A Martian anthropologist studying the earth with only the radio and television signals that reached Mars would never guess that most first marriages succeed. And neither can Julia Turner or the writers of Mad Men. They may as well be on Mars for all they have in common with the rest of us.

Mad Men: Far Away Places

I'm not going to look it up.

I'm not going to look up whether any babies were ever born in concentration camps. That's what they want you to do. I'm not go and look up if it ever happened even though it should have been impossible. I'm not going to look anything up. I'm just going to type my response to the episode out stream of consciousness style.

What does this all add up to? Does it need to add up to anything? Is this all desperation as the makers shake everything up just to try and get a fresh start going?

The show is actually getting to the part of the 1960s that I have conscious memories of. I remember driving I-95 and stopping at Hojos. We did that trip hundreds of times between 1966 and 1971 and we'd stop at Hojos. No one ever bought the back-scratcher for kids though.

Hojos had these great gifts for parents to buy kids. There was the saltwater taffy, there were kaleidoscopes, there were sea monkeys and there was the back scratcher. The last adults got for themselves. Those were the reliable ones you could always find.

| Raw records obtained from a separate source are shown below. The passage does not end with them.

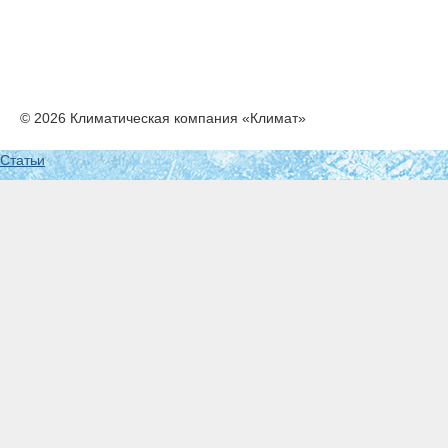
© 2026 Климатическая компания «Климат»
Статьи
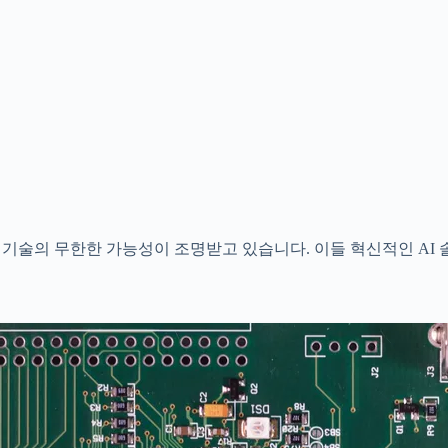
면서 AI 기술의 무한한 가능성이 조명받고 있습니다. 이들 혁신적인 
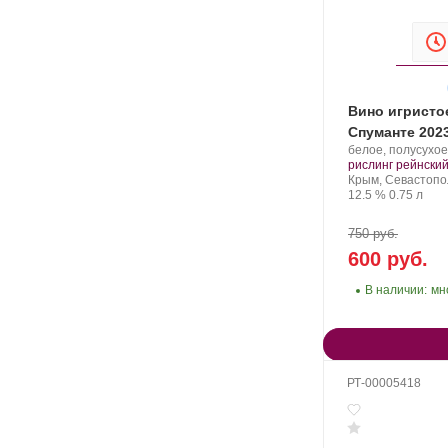
Вино игристо
Спуманте 202
Производитель:
белое, полусухое
Золотая
рислинг рейнски
Балка.
Регион:
Крым, Севастопо
Крепость
.
Объем
12.5 %
0.75 л
750 руб.
600 руб.
В наличии:
мн
РТ-00005418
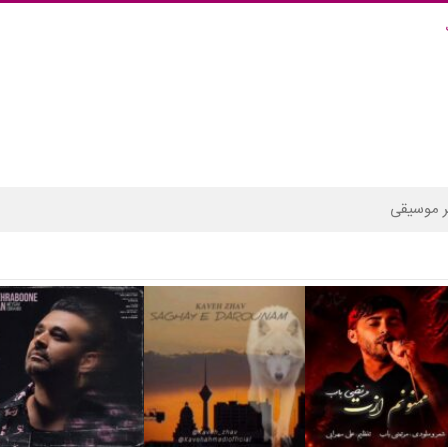
 موسیقی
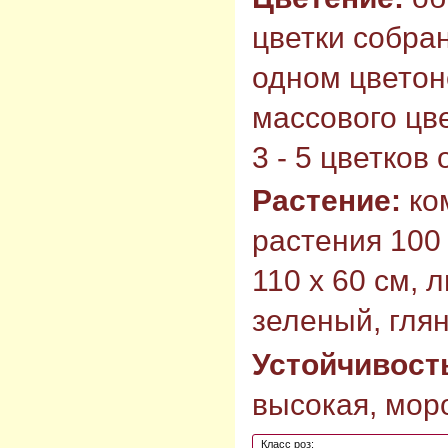
цветки собран
одном цветон
массового цв
3 - 5 цветков
Растение:
ко
растения 100 
110 х 60 см, 
зеленый, гля
Устойчивост
высокая, моро
Класс роз:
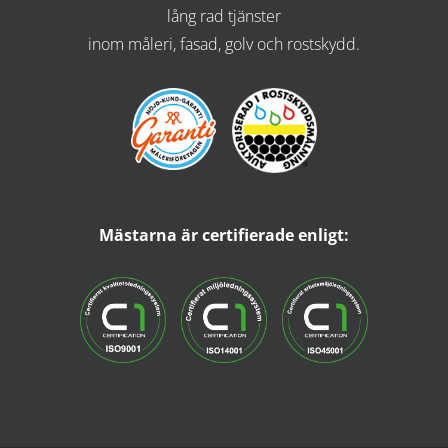
lång rad tjänster
inom måleri, fasad, golv och rostskydd.
Mästarna är certifierade enligt:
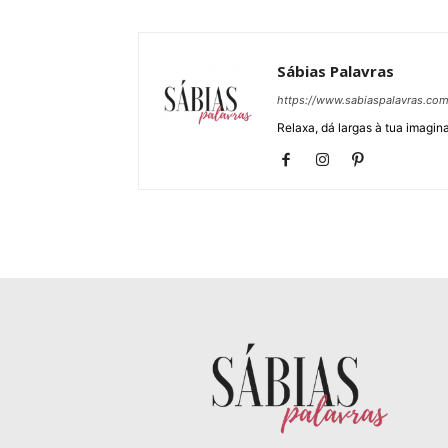
Sábias Palavras
https://www.sabiaspalavras.co
Relaxa, dá largas à tua imagina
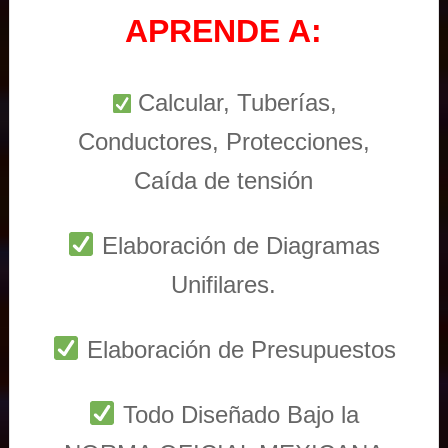
APRENDE A:
Calcular, Tuberías,
Conductores, Protecciones,
Caída de tensión
Elaboración de Diagramas
Unifilares.
Elaboración de Presupuestos
Todo Diseñado Bajo la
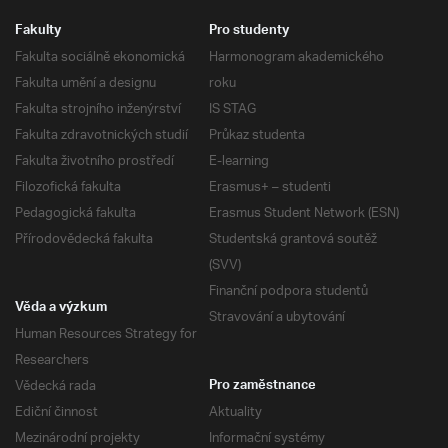
Fakulty
Pro studenty
Fakulta sociálně ekonomická
Harmonogram akademického
Fakulta umění a designu
roku
Fakulta strojního inženýrství
IS STAG
Fakulta zdravotnických studií
Průkaz studenta
Fakulta životního prostředí
E-learning
Filozofická fakulta
Erasmus+ – studenti
Pedagogická fakulta
Erasmus Student Network (ESN)
Přírodovědecká fakulta
Studentská grantová soutěž
(SVV)
Finanční podpora studentů
Věda a výzkum
Stravování a ubytování
Human Resources Strategy for
Researchers
Vědecká rada
Pro zaměstnance
Ediční činnost
Aktuality
Mezinárodní projekty
Informační systémy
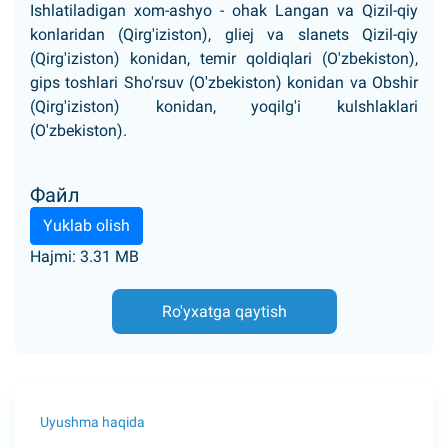
Ishlatiladigan xom-ashyo - ohak Langan va Qizil-qiy
konlaridan (Qirg'iziston), gliej va slanets Qizil-qiy
(Qirg'iziston) konidan, temir qoldiqlari (O'zbekiston),
gips toshlari Sho'rsuv (O'zbekiston) konidan va Obshir
(Qirg'iziston) konidan, yoqilg'i kulshlaklari
(O'zbekiston).
Файл
Yuklab olish
Hajmi: 3.31 MB
Ro'yxatga qaytish
Uyushma haqida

There was a time when I thought the 95 was connected to speed because that was the speed my father would drive it in the big Chrysler and Dodge cars he favoured in those days. There was a Dodge Polara was a beast of a car. It was an unassuming sedan on the outside but it could smoke and we would pass every car on the road. My father had a  way of driving in a really controlled way so that even while you were smoking along it felt slow. He'd have one hand on the top of the wheel and he moved in and out of the passing lane so smoothly. And the radio would be on and fill the car with a green glow and it all felt like a  dream.

Anyway, back to our plot. It was at this point in the 1960s that rock and roll started to run out of gas. Having tried every variation from the limited range of possibilities that rock and roll offers, producers and bands started doing weird things, strange instruments, tape effects, voice filters. I mention that because it feels to me that that is what the show tried last night.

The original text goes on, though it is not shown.